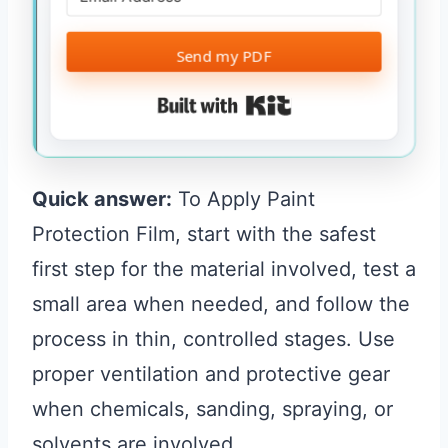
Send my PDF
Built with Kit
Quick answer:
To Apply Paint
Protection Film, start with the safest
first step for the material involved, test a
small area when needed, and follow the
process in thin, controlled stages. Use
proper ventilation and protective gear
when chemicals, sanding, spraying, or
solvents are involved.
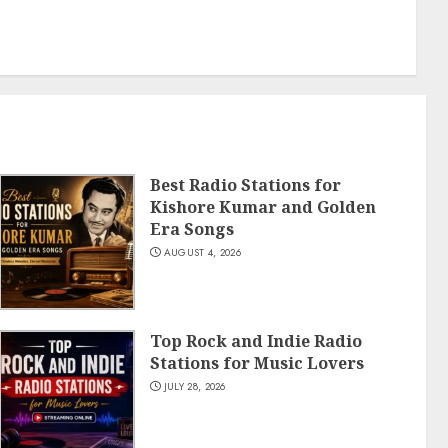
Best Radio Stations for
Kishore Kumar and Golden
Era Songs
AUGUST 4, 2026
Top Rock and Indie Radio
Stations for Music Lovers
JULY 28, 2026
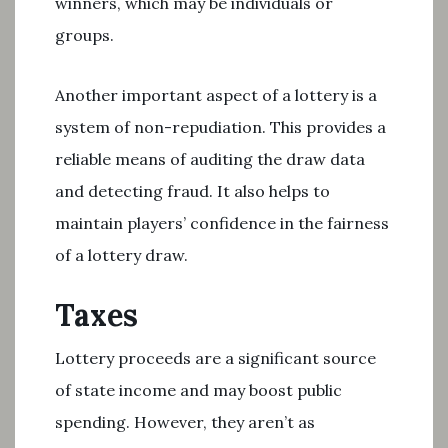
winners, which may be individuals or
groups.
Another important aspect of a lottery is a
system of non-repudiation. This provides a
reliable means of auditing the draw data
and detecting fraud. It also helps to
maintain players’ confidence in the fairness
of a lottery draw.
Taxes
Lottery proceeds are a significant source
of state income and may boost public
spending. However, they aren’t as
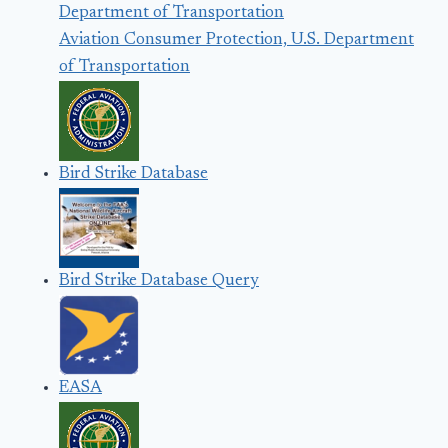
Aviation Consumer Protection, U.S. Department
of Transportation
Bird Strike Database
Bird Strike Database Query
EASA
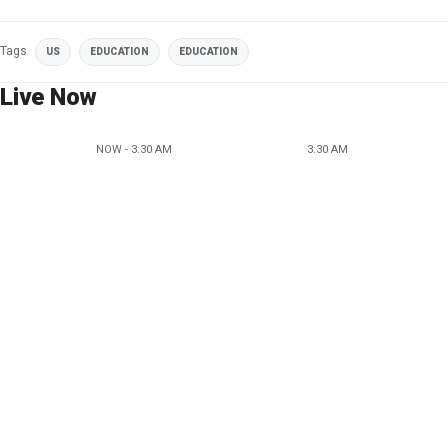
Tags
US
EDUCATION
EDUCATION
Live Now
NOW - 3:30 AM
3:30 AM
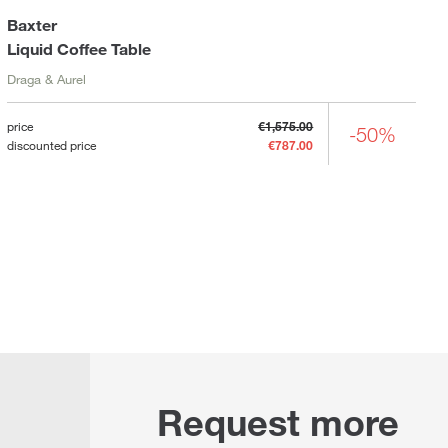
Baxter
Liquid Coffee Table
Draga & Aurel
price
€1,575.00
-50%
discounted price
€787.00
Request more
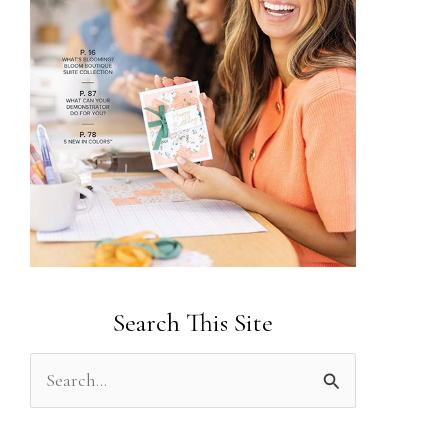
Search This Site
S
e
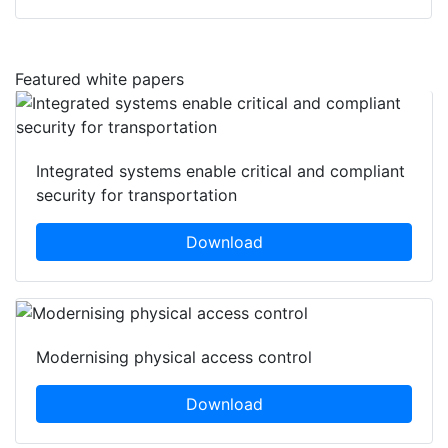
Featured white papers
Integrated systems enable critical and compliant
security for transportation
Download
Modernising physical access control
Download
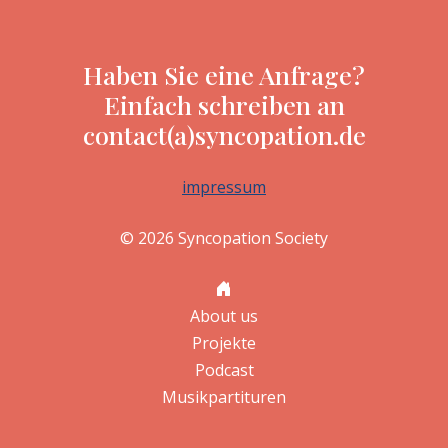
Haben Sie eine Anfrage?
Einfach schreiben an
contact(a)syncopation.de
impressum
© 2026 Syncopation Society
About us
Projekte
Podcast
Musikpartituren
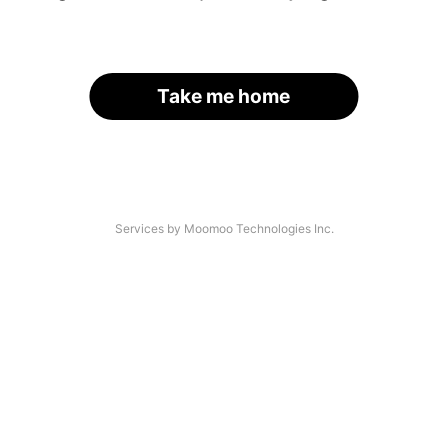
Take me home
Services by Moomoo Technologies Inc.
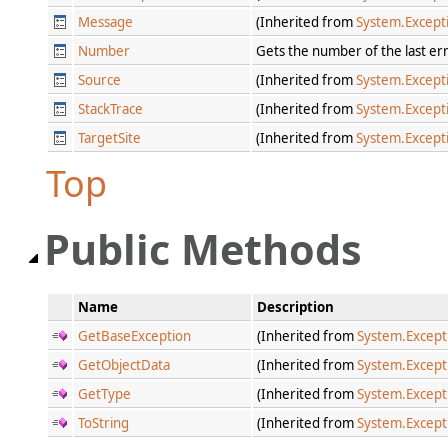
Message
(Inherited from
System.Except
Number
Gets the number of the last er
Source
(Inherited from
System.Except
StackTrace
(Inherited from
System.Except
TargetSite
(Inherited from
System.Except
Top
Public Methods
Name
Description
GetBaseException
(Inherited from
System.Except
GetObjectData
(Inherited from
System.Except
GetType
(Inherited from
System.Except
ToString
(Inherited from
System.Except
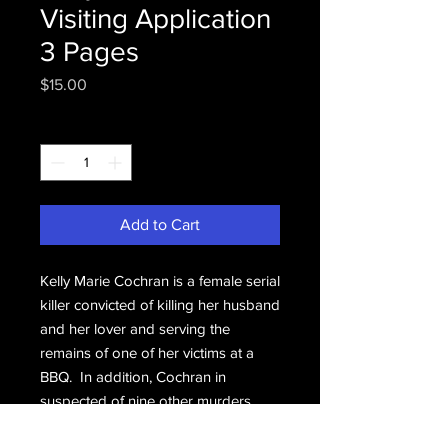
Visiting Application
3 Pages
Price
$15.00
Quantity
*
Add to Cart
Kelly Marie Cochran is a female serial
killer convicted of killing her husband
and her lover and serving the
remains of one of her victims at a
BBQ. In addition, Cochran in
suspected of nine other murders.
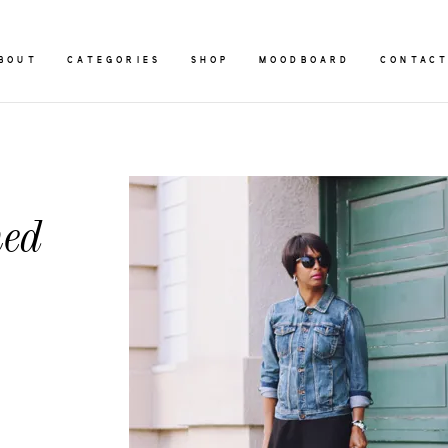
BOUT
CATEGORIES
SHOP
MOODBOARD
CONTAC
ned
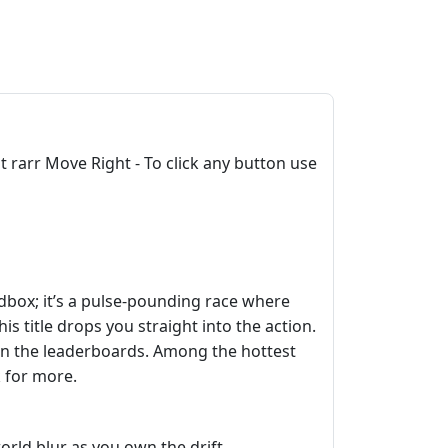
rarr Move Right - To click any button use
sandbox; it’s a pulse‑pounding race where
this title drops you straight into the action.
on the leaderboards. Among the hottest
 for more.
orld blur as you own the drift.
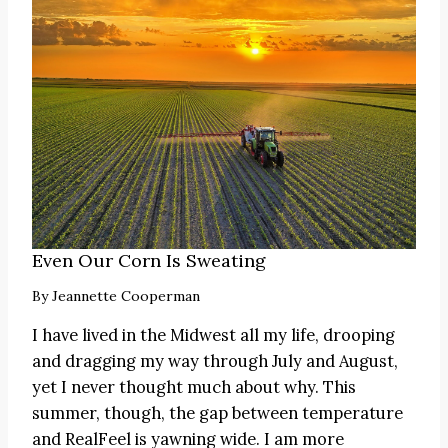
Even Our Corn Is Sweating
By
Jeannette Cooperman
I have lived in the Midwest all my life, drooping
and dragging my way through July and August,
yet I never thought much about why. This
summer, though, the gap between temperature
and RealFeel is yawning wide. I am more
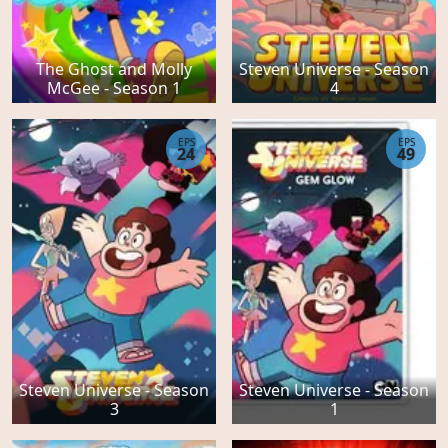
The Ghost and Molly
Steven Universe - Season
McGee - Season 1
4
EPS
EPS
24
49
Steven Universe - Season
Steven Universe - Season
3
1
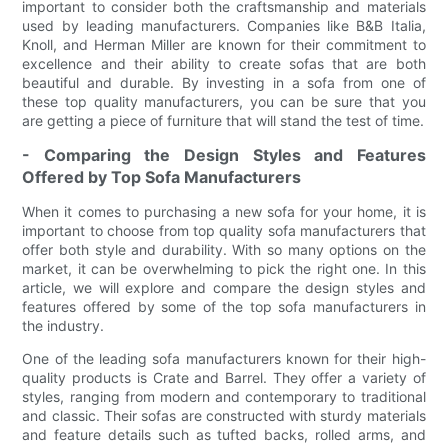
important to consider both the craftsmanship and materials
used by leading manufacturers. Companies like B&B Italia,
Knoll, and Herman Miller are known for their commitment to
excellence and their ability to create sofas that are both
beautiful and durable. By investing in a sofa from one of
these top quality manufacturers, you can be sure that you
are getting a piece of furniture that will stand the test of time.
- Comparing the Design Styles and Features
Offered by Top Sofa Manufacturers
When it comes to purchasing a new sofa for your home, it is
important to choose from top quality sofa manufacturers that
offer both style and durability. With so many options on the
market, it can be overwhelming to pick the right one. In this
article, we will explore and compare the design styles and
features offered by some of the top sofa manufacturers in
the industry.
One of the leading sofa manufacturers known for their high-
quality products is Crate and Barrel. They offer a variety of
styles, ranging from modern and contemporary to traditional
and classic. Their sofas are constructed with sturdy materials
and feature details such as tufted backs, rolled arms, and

· · ·

## YOUR GOAL:
Find and copy each line above holding "known".

## PROBLEM SOLUTION:
Knoll, and Herman Miller are known for their commitment to
One of the leading sofa manufacturers known for their high-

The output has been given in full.